**Task description:**
Find each line in the records below that contains the word "Daylight", and copy it out.

[[ Provided records, beginning ]]

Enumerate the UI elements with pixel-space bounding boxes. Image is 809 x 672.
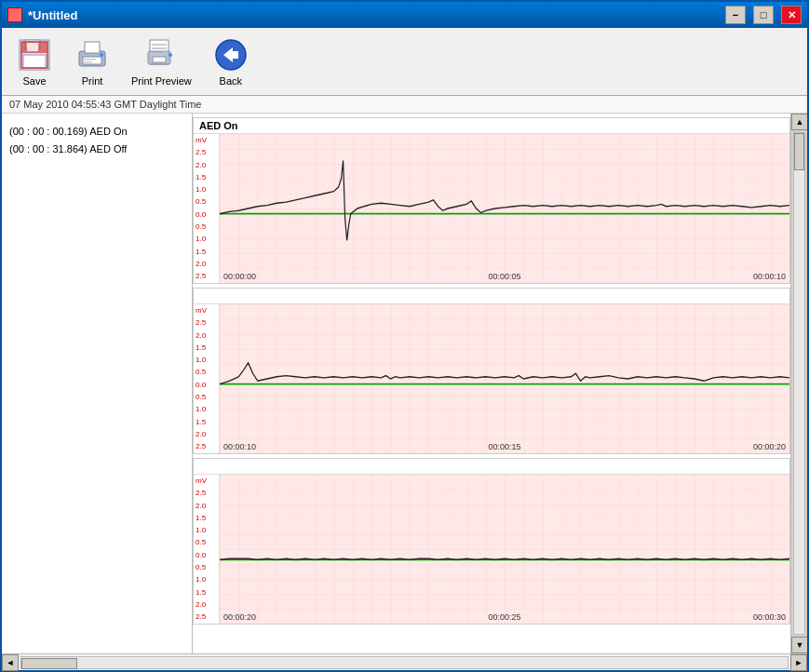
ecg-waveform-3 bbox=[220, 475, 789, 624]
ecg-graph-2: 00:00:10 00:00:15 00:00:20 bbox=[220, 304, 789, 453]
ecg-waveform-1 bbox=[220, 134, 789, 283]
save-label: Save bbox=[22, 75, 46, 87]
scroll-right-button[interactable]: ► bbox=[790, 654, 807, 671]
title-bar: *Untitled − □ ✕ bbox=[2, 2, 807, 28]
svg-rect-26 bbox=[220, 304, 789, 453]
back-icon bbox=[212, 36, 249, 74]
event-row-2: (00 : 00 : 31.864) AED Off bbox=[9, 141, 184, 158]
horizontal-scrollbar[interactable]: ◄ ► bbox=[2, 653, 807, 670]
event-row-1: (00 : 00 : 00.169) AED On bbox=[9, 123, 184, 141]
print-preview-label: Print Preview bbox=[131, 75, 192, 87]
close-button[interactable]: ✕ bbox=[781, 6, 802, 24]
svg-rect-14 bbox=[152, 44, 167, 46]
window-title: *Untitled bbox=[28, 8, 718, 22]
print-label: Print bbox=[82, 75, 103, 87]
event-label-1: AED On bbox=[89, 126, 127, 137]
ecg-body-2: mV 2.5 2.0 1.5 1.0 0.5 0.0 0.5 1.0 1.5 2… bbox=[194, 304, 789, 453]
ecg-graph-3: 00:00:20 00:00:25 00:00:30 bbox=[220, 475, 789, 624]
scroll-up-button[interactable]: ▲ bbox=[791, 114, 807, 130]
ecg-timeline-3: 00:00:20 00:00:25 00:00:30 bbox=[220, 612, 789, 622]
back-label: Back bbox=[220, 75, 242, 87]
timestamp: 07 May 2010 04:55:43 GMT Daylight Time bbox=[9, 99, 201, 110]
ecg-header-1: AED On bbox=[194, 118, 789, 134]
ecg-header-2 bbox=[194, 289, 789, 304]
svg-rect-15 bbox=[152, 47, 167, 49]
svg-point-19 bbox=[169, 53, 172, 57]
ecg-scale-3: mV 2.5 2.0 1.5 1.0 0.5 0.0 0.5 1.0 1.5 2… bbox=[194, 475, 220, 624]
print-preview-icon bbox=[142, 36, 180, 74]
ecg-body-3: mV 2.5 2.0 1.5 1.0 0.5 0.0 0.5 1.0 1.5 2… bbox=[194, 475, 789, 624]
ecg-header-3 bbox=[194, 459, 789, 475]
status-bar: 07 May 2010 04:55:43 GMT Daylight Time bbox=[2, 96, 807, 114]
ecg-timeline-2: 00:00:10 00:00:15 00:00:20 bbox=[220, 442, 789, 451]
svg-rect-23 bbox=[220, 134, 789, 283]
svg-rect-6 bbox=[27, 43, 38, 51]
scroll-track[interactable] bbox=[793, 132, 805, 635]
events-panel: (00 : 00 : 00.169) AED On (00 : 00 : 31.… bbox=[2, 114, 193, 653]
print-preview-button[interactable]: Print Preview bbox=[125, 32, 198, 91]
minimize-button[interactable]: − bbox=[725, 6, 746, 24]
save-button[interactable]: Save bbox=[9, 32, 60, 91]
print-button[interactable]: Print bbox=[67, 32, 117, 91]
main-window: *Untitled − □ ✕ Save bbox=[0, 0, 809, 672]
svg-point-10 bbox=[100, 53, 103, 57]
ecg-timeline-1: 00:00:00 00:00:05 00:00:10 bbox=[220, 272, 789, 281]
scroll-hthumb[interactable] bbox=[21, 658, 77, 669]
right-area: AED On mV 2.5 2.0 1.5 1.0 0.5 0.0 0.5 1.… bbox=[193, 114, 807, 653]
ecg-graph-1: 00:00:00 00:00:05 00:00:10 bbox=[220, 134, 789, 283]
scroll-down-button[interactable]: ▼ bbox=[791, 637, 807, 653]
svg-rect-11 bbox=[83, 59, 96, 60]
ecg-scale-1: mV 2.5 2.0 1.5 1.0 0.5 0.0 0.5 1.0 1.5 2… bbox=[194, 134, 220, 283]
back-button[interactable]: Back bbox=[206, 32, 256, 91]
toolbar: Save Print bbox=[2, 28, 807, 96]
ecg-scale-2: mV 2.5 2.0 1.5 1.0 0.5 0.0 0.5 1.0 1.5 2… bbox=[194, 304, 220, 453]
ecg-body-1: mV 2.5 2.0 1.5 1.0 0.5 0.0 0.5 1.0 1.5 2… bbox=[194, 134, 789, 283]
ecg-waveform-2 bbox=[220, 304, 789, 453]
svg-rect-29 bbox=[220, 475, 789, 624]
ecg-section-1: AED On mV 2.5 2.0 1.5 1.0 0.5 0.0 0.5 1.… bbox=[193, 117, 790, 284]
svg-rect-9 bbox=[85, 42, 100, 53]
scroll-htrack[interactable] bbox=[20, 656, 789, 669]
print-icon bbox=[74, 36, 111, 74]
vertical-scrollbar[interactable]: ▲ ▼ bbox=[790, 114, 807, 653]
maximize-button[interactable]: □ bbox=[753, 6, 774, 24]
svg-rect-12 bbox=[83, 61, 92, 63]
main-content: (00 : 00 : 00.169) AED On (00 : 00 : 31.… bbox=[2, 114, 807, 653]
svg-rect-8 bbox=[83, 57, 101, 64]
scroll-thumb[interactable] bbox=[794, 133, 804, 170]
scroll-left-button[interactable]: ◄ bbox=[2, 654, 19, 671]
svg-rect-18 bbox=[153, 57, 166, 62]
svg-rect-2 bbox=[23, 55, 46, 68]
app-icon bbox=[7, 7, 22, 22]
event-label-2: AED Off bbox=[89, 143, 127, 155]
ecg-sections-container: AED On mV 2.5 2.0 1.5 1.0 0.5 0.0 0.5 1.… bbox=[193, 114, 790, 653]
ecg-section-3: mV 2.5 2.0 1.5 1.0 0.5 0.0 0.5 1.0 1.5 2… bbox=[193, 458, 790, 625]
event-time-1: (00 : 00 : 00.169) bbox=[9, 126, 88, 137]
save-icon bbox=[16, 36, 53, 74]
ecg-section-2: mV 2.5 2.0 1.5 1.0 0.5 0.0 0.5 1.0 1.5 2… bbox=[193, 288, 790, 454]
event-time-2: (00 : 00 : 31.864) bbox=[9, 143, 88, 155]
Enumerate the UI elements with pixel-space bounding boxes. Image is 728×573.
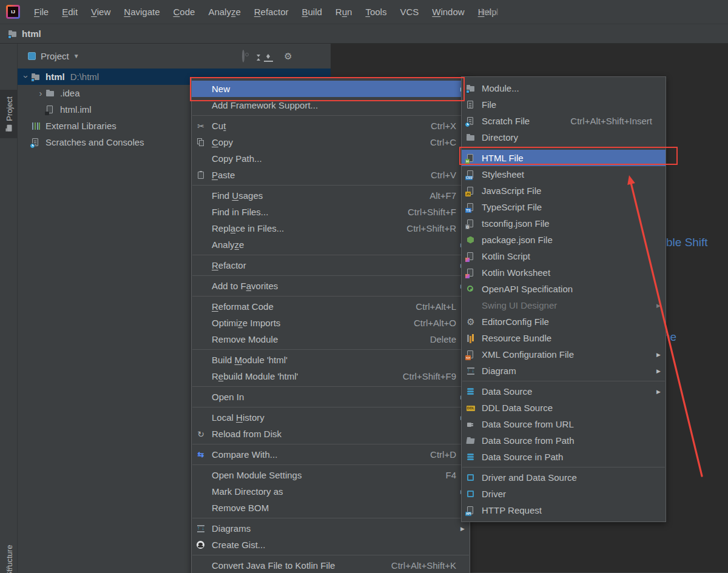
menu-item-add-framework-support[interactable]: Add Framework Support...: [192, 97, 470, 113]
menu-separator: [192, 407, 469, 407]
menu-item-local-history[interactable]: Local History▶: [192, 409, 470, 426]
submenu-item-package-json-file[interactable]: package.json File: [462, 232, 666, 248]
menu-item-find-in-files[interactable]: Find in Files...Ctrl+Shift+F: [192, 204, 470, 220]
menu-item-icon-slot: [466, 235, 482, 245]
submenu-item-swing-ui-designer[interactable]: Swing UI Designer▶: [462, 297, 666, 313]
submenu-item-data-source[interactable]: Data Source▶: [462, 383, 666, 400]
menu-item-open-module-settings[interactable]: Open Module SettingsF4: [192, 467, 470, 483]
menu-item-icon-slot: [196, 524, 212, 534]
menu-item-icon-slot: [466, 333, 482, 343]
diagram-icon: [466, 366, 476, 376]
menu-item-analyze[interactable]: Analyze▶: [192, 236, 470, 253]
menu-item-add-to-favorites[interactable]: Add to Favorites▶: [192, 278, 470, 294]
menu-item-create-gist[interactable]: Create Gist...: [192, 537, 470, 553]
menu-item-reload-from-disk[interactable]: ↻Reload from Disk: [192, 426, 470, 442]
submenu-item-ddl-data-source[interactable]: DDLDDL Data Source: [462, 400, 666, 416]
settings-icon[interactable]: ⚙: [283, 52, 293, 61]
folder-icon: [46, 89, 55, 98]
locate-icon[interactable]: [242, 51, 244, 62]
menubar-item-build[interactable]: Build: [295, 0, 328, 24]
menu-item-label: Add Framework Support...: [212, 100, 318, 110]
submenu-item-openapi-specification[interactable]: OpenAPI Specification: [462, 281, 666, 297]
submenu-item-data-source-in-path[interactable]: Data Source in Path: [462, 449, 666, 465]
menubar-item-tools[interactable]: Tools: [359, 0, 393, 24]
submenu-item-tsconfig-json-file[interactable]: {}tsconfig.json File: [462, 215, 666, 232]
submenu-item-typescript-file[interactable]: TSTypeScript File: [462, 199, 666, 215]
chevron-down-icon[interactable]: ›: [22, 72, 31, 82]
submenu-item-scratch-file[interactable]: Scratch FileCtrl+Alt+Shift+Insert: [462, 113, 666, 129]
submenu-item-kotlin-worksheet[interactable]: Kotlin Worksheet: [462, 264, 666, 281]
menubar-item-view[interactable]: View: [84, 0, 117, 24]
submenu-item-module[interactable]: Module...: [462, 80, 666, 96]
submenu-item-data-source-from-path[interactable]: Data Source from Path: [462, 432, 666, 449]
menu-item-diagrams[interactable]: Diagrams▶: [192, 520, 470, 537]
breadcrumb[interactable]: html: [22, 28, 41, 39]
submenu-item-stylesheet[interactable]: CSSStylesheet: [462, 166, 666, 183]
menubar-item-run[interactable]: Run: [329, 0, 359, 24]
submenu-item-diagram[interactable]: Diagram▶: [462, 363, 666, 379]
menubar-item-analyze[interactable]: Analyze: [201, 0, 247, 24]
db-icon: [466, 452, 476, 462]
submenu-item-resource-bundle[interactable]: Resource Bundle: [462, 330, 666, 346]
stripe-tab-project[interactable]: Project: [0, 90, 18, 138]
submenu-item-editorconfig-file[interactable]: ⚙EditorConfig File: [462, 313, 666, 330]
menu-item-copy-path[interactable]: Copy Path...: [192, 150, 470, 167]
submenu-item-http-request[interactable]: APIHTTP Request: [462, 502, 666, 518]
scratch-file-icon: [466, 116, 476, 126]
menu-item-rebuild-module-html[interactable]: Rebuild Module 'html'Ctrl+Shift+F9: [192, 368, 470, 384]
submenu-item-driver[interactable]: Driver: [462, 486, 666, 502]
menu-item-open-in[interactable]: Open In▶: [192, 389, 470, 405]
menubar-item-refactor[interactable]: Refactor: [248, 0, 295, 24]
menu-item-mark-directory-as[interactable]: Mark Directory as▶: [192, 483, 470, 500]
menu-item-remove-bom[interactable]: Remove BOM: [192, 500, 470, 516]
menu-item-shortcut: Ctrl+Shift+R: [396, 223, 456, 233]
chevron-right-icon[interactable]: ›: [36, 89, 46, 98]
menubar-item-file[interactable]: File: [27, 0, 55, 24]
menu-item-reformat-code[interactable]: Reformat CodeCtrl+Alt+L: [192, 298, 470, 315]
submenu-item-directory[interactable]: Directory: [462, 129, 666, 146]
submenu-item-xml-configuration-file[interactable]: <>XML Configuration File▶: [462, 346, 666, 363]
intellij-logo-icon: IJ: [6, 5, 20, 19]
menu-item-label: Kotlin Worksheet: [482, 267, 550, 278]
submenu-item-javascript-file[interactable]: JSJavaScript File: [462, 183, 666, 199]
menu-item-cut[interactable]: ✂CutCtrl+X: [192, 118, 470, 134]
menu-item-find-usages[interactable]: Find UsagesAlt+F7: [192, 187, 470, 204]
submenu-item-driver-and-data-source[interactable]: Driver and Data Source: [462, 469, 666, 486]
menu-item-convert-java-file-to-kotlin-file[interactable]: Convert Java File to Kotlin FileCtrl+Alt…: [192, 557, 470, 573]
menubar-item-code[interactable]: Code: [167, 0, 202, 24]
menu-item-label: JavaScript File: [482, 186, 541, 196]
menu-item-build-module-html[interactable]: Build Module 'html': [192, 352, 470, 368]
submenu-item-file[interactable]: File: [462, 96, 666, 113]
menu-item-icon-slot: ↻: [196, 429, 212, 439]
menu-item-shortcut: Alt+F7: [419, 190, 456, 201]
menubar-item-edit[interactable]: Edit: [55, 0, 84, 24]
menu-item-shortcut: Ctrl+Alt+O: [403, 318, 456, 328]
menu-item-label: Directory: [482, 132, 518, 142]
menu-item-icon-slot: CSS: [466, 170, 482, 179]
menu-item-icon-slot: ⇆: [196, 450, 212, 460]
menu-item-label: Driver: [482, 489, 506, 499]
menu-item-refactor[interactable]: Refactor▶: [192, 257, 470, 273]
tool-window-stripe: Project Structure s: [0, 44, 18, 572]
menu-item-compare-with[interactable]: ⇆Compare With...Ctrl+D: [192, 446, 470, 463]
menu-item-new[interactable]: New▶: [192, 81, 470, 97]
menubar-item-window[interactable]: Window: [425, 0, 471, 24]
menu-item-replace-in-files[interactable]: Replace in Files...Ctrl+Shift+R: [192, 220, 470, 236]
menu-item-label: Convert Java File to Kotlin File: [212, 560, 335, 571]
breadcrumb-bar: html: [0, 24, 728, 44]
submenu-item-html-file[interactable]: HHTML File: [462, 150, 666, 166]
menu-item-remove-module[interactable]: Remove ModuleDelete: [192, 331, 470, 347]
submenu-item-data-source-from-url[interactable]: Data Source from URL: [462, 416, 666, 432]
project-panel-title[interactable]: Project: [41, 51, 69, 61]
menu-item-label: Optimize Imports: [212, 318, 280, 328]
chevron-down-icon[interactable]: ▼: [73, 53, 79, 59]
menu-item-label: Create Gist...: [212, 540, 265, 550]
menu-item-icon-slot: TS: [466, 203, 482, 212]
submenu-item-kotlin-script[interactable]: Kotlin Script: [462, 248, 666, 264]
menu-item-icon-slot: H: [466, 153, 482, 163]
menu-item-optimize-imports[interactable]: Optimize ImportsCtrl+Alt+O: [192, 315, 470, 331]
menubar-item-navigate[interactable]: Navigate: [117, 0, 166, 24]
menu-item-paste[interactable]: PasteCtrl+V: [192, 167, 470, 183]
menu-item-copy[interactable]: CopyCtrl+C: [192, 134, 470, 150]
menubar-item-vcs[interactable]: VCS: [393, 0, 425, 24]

[[ Provided records, end ]]

**Written response:**
timestamp: 07 May 2010 04:55:43 GMT Daylight Time bbox=[9, 99, 201, 110]
status-bar: 07 May 2010 04:55:43 GMT Daylight Time bbox=[2, 96, 807, 114]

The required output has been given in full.